(Records from a collection)

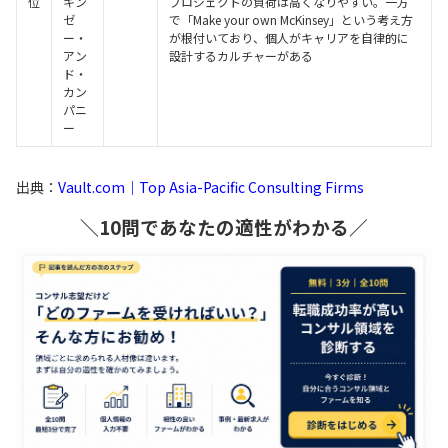
位
キン
プロジェクトの負荷は高くなりやすい。一方
ゼ
で「Make your own McKinsey」という考え方
ー・
が根付いており、個人がキャリアを自律的に
アン
設計するカルチャーがある
ド・
カン
パニ
ー
出典：
Vault.com｜Top Asia-Pacific Consulting Firms
＼10問であなたの適性がわかる／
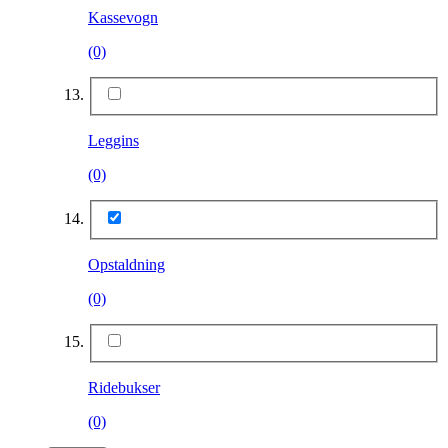
Kassevogn
(0)
Leggins
(0)
Opstaldning
(0)
Ridebukser
(0)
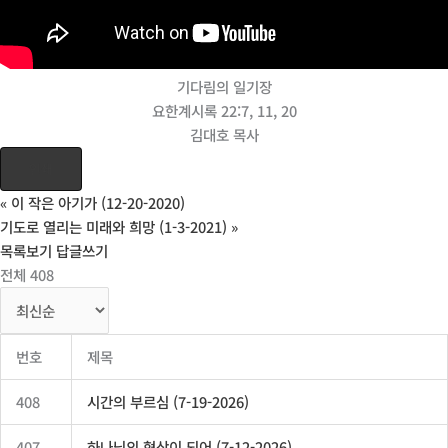
기다림의 일기장
요한계시록 22:7, 11, 20
김대호 목사
인쇄
«
이 작은 아기가 (12-20-2020)
기도로 열리는 미래와 희망 (1-3-2021)
»
목록보기
답글쓰기
전체 408
번호
제목
408
시간의 부르심 (7-19-2026)
407
하나님의 형상이 되어 (7-12-2026)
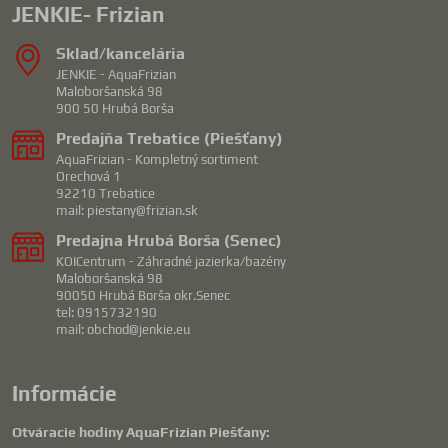
JENKIE- Frizian
Sklad/kancelária
JENKIE - AquaFrizian
Maloboršanská 98
900 50 Hrubá Borša
Predajňa Trebatice (Piešťany)
AquaFrizian - Kompletný sortiment
Orechová 1
92210 Trebatice
mail: piestany@frizian.sk
Predajna Hrubá Borša (Senec)
KOICentrum - Záhradné jazierka/bazény
Maloboršanská 98
90050 Hrubá Borša okr.Senec
tel: 0915732190
mail: obchod@jenkie.eu
Informácie
Otváracie hodiny AquaFrizian Piešťany:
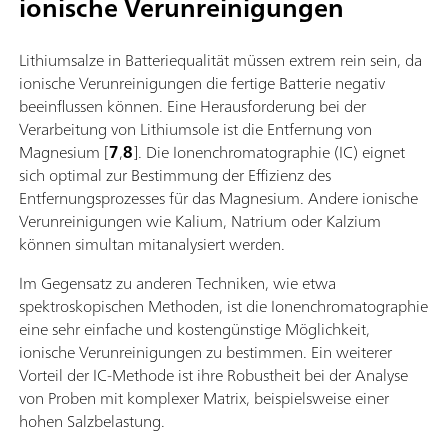
ionische Verunreinigungen
Lithiumsalze in Batteriequalität müssen extrem rein sein, da
ionische Verunreinigungen die fertige Batterie negativ
beeinflussen können. Eine Herausforderung bei der
Verarbeitung von Lithiumsole ist die Entfernung von
Magnesium [
7
,
8
]. Die Ionenchromatographie (IC) eignet
sich optimal zur Bestimmung der Effizienz des
Entfernungsprozesses für das Magnesium. Andere ionische
Verunreinigungen wie Kalium, Natrium oder Kalzium
können simultan mitanalysiert werden.
Im Gegensatz zu anderen Techniken, wie etwa
spektroskopischen Methoden, ist die Ionenchromatographie
eine sehr einfache und kostengünstige Möglichkeit,
ionische Verunreinigungen zu bestimmen. Ein weiterer
Vorteil der IC-Methode ist ihre Robustheit bei der Analyse
von Proben mit komplexer Matrix, beispielsweise einer
hohen Salzbelastung.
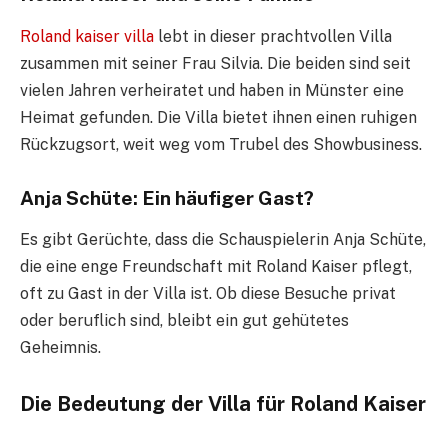
Roland kaiser villa
lebt in dieser prachtvollen Villa
zusammen mit seiner Frau Silvia. Die beiden sind seit
vielen Jahren verheiratet und haben in Münster eine
Heimat gefunden. Die Villa bietet ihnen einen ruhigen
Rückzugsort, weit weg vom Trubel des Showbusiness.
Anja Schüte: Ein häufiger Gast?
Es gibt Gerüchte, dass die Schauspielerin Anja Schüte,
die eine enge Freundschaft mit Roland Kaiser pflegt,
oft zu Gast in der Villa ist. Ob diese Besuche privat
oder beruflich sind, bleibt ein gut gehütetes
Geheimnis.
Die Bedeutung der Villa für Roland Kaiser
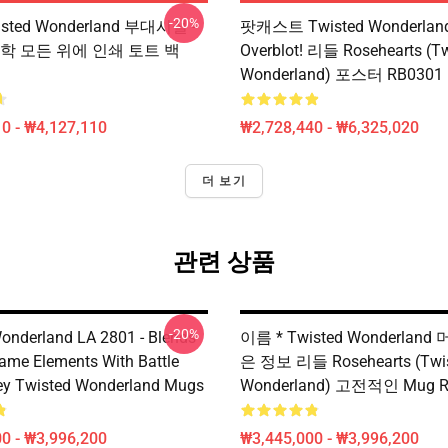
-20%
sted Wonderland 부대시설 -
팟캐스트 Twisted Wonderlan
학 모든 위에 인쇄 토트 백
Overblot! 리들 Rosehearts (T
Wonderland) 포스터 RB0301
0 - ₩4,127,110
₩2,728,440 - ₩6,325,020
더 보기
관련 상품
-20%
onderland LA 2801 - Blends
이름 * Twisted Wonderland 
me Elements With Battle
은 정보 리들 Rosehearts (Twi
ey Twisted Wonderland Mugs
Wonderland) 고전적인 Mug R
0 - ₩3,996,200
₩3,445,000 - ₩3,996,200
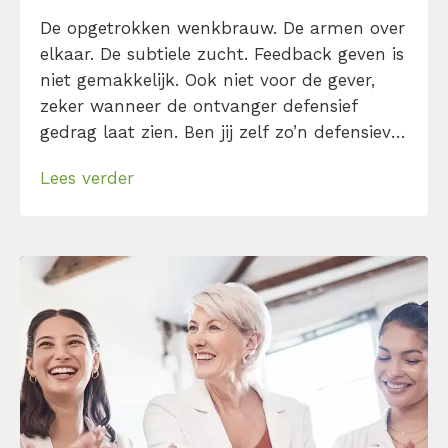
De opgetrokken wenkbrauw. De armen over
elkaar. De subtiele zucht. Feedback geven is
niet gemakkelijk. Ook niet voor de gever,
zeker wanneer de ontvanger defensief
gedrag laat zien. Ben jij zelf zo’n defensieve
ontvanger? Begint bij jou dat negatieve
Lees verder
stemmetje in je hoofd ook te tetteren over
waarom de ander ongelijk heeft en jij
eigenlijk niets verkeerd deed? Kom er […]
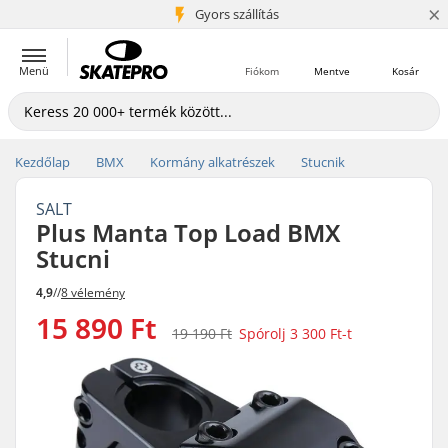
×
5+ millió ügyfél
Gyors szállítás
Menü
Fiókom
Mentve
Kosár
Kezdőlap
BMX
Kormány alkatrészek
Stucnik
SALT
Plus Manta Top Load BMX
Stucni
4,9
//
8 vélemény
15 890 Ft
19 190 Ft
Spórolj
3 300 Ft
-t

Exercise brief
Exactly as they stand, set down all of the entries above, minus every picture.

Answer section
位
キン
プロジェクトの負荷は高くなりやすい。一方
ゼ
で「Make your own McKinsey」という考え方
ー・
が根付いており、個人がキャリアを自律的に
アン
設計するカルチャーがある
ド・
カン
パニ
ー
出典：
Vault.com｜Top Asia-Pacific Consulting Firms
＼10問であなたの適性がわかる／
Kassevogn
(0)
Leggins
(0)
Opstaldning
(0)
Ridebukser
(0)
기다림의 일기장
요한계시록 22:7, 11, 20
김대호 목사
인쇄
«
이 작은 아기가 (12-20-2020)
기도로 열리는 미래와 희망 (1-3-2021)
»
목록보기
답글쓰기
전체 408
번호
제목
408
시간의 부르심 (7-19-2026)
407
하나님의 형상이 되어 (7-12-2026)
JENKIE- Frizian
Sklad/kancelária
JENKIE - AquaFrizian
Maloboršanská 98
900 50 Hrubá Borša
Predajňa Trebatice (Piešťany)
AquaFrizian - Kompletný sortiment
Orechová 1
92210 Trebatice
mail: piestany@frizian.sk
Predajna Hrubá Borša (Senec)
KOICentrum - Záhradné jazierka/bazény
Maloboršanská 98
90050 Hrubá Borša okr.Senec
tel: 0915732190
mail: obchod@jenkie.eu
Informácie
Otváracie hodiny AquaFrizian Piešťany:
ionische Verunreinigungen
Lithiumsalze in Batteriequalität müssen extrem rein sein, da
ionische Verunreinigungen die fertige Batterie negativ
beeinflussen können. Eine Herausforderung bei der
Verarbeitung von Lithiumsole ist die Entfernung von
Magnesium [
7
,
8
]. Die Ionenchromatographie (IC) eignet
sich optimal zur Bestimmung der Effizienz des
Entfernungsprozesses für das Magnesium. Andere ionische
Verunreinigungen wie Kalium, Natrium oder Kalzium
können simultan mitanalysiert werden.
Im Gegensatz zu anderen Techniken, wie etwa
spektroskopischen Methoden, ist die Ionenchromatographie
eine sehr einfache und kostengünstige Möglichkeit,
ionische Verunreinigungen zu bestimmen. Ein weiterer
Vorteil der IC-Methode ist ihre Robustheit bei der Analyse
von Proben mit komplexer Matrix, beispielsweise einer
hohen Salzbelastung.
Roland kaiser villa
lebt in dieser prachtvollen Villa
zusammen mit seiner Frau Silvia. Die beiden sind seit
vielen Jahren verheiratet und haben in Münster eine
Heimat gefunden. Die Villa bietet ihnen einen ruhigen
Rückzugsort, weit weg vom Trubel des Showbusiness.
Anja Schüte: Ein häufiger Gast?
Es gibt Gerüchte, dass die Schauspielerin Anja Schüte,
die eine enge Freundschaft mit Roland Kaiser pflegt,
oft zu Gast in der Villa ist. Ob diese Besuche privat
oder beruflich sind, bleibt ein gut gehütetes
Geheimnis.
Die Bedeutung der Villa für Roland Kaiser
-20%
sted Wonderland 부대시설 -
팟캐스트 Twisted Wonderlan
학 모든 위에 인쇄 토트 백
Overblot! 리들 Rosehearts (T
Wonderland) 포스터 RB0301
0 - ₩4,127,110
₩2,728,440 - ₩6,325,020
더 보기
관련 상품
-20%
onderland LA 2801 - Blends
이름 * Twisted Wonderland 
me Elements With Battle
은 정보 리들 Rosehearts (Twi
ey Twisted Wonderland Mugs
Wonderland) 고전적인 Mug R
0 - ₩3,996,200
₩3,445,000 - ₩3,996,200
De opgetrokken wenkbrauw. De armen over
elkaar. De subtiele zucht. Feedback geven is
niet gemakkelijk. Ook niet voor de gever,
zeker wanneer de ontvanger defensief
gedrag laat zien. Ben jij zelf zo’n defensieve
ontvanger? Begint bij jou dat negatieve
Lees verder
stemmetje in je hoofd ook te tetteren over
waarom de ander ongelijk heeft en jij
eigenlijk niets verkeerd deed? Kom er […]
×
5+ millió ügyfél
Gyors szállítás
Menü
Fiókom
Mentve
Kosár
Kezdőlap
BMX
Kormány alkatrészek
Stucnik
SALT
Plus Manta Top Load BMX
Stucni
4,9
//
8 vélemény
15 890 Ft
19 190 Ft
Spórolj
3 300 Ft
-t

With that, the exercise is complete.